[Dataset records — start]

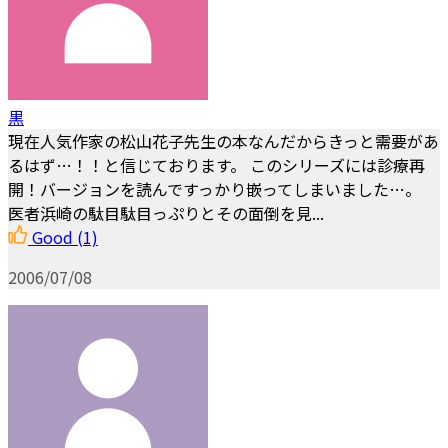
黒
現在人気作家の松山花子先生の本なんだからきっと需要があ
るはず…！！と信じております。 このシリーズには診療再
開！バージョンを読んですっかり嵌ってしまいました…。
医者浜崎の駄目駄目っぷりとその面倒を見...
Good
(1)
2006/07/08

[Dataset records — finish]

Hand back the records above exactly, leaving out every picture.

黒
現在人気作家の松山花子先生の本なんだからきっと需要があ
るはず…！！と信じております。 このシリーズには診療再
開！バージョンを読んですっかり嵌ってしまいました…。
医者浜崎の駄目駄目っぷりとその面倒を見...
Good
(1)
2006/07/08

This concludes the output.